Variant MBL2 genotypes producing low mannose-binding lectin may increase risk of Bacillus Calmette–Guerin osteitis in vaccinated newborns
Article first published online: 6 AUG 2013
©2013 Foundation Acta Pædiatrica. Published by John Wiley & Sons Ltd
Volume 102, Issue 11, pages 1095–1099, November 2013
How to Cite
Pöyhönen, L., Kröger, L., Gröndahl-Yli-Hannuksela, K., Vuononvirta, J., Huhtala, H., He, Q. and Korppi, M. (2013), Variant MBL2 genotypes producing low mannose-binding lectin may increase risk of Bacillus Calmette–Guerin osteitis in vaccinated newborns.

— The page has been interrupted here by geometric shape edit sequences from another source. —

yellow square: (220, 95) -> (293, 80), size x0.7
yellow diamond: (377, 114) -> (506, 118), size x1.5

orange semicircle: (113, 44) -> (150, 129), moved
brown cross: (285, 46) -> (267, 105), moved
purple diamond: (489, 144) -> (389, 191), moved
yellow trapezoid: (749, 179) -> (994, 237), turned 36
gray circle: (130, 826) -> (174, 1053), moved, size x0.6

Acta Paediatrica, 102: 1095–1099. doi: 10.1111/apa.12360
- Issue published online: 3 OCT 2013
- Article first published online: 6 AUG 2013
- Accepted manuscript online: 19 JUL 2013 04:06AM EST
- Manuscript Accepted: 15 JUL 2013
- Manuscript Revised: 27 JUN 2013
- Manuscript Received: 4 APR 2013
- Bacillus Calmette–Guerin;
- Innate immunity;
- Mannose-binding lectin;
- MBL2 ;
The aim of this study was to evaluate whether mannose-binding lectin (MBL) plays a role in the development of osteitis after Bacillus Calmette–Guerin (BCG) vaccination as a newborn.

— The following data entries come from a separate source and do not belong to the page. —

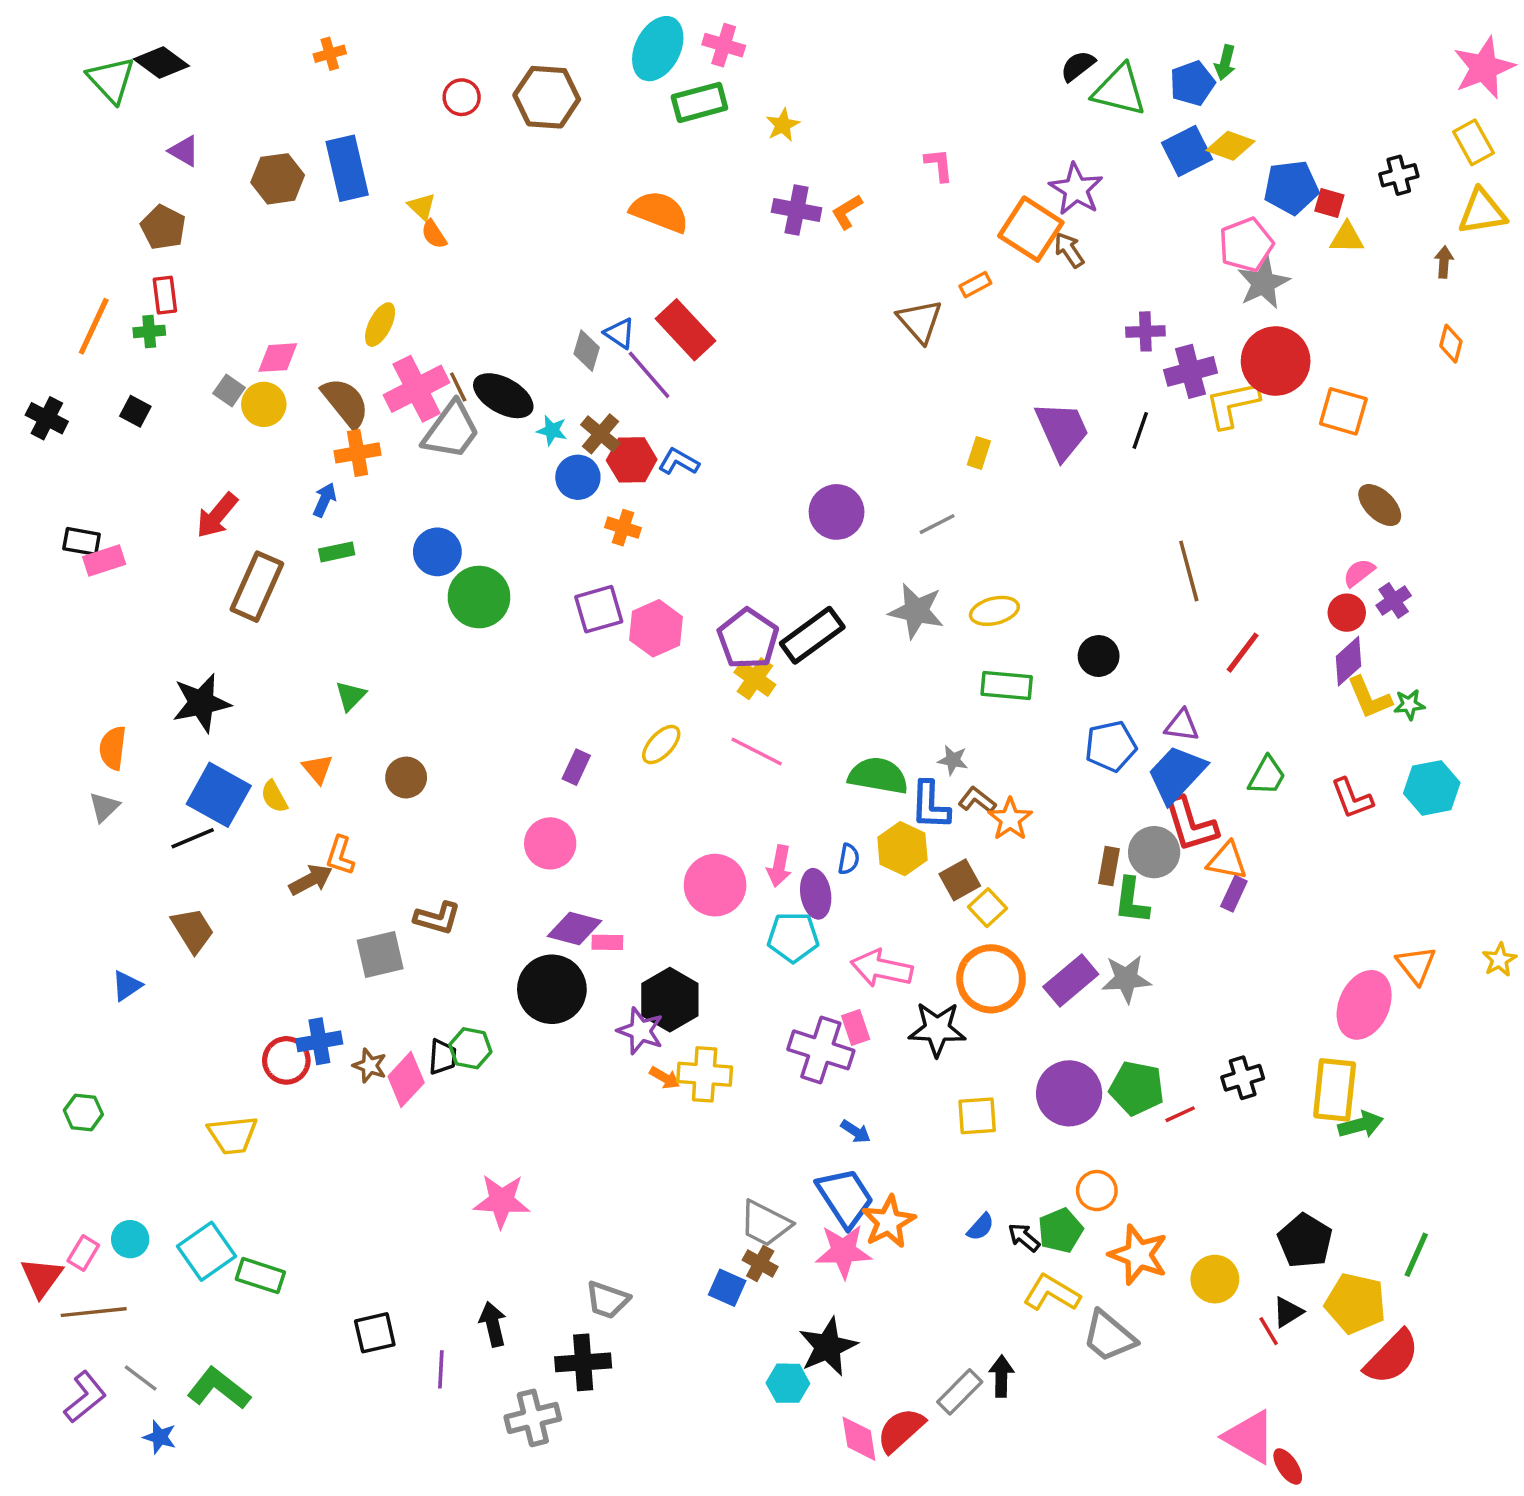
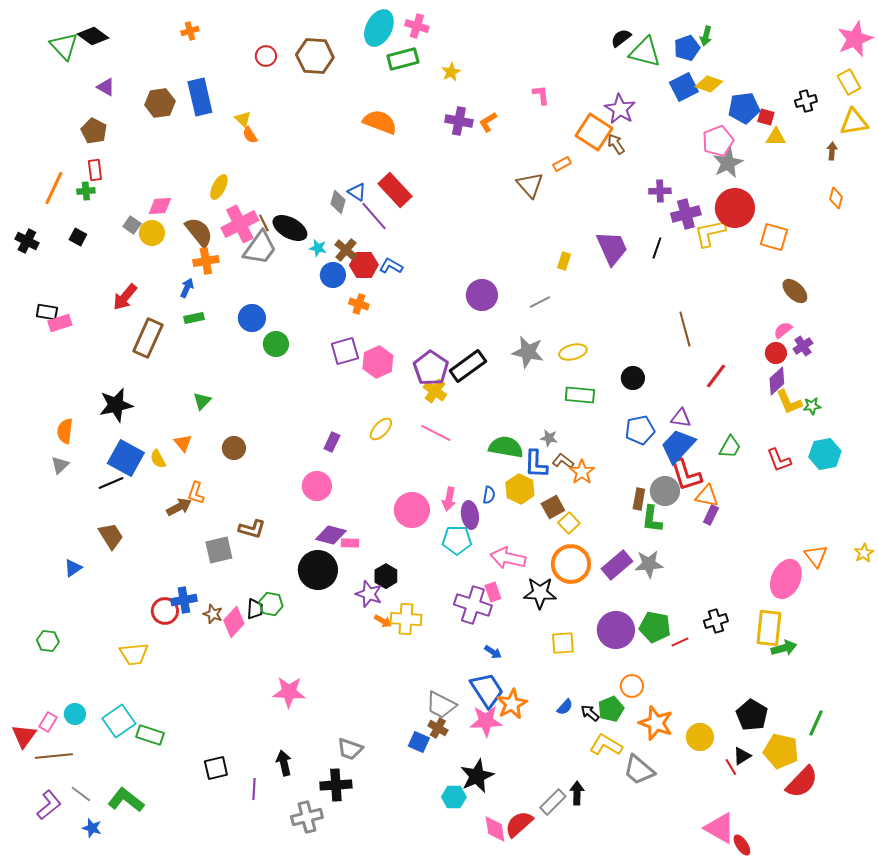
green circle: (479, 597) -> (276, 344), size x0.7
black hexagon: (670, 1000) -> (386, 576), size x0.7

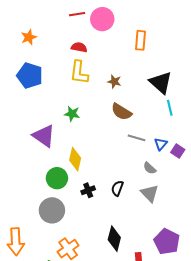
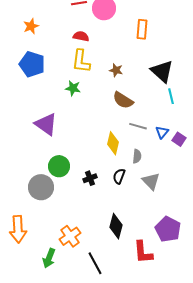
green star: (72, 114) -> (73, 88), moved
yellow diamond: (75, 159) -> (113, 143), moved
gray semicircle: (150, 168) -> (137, 156), moved, turned -128
gray circle: (52, 210) -> (41, 187), moved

Blood samples were obtained from 132 former BCG osteitis patients, now aged 21–49 years, and analysed for MBL concentration and MBL2 genotype in a controlled setting.

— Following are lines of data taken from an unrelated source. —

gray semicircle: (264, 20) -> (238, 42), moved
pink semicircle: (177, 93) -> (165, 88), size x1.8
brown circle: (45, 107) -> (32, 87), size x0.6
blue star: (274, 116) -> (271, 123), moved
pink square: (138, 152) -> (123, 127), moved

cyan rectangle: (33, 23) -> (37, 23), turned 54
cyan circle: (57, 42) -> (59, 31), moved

Variant genotypes in the MBL2 gene were more common in the former BCG osteitis patients (42.4%) than in the population controls (32.3%, p = 0.033). However, MBL concentrations at the age of 21–49 years were not lower in these patients than in the controls in the same age group. The variant MBL2 genotypes were associated with low serum MBL concentrations, and moreover, MBL concentration was not measurable in two of those three patients who were homozygous for the variant MBL2 genotype. Low serum MBL concentrations were not associated with any illnesses in the medical history of the BCG patients, their siblings or children.
Preliminary evidence was found that variant, low-MBL-producing genotypes may be associated with the increased risk of BCG osteitis in vaccinated newborns.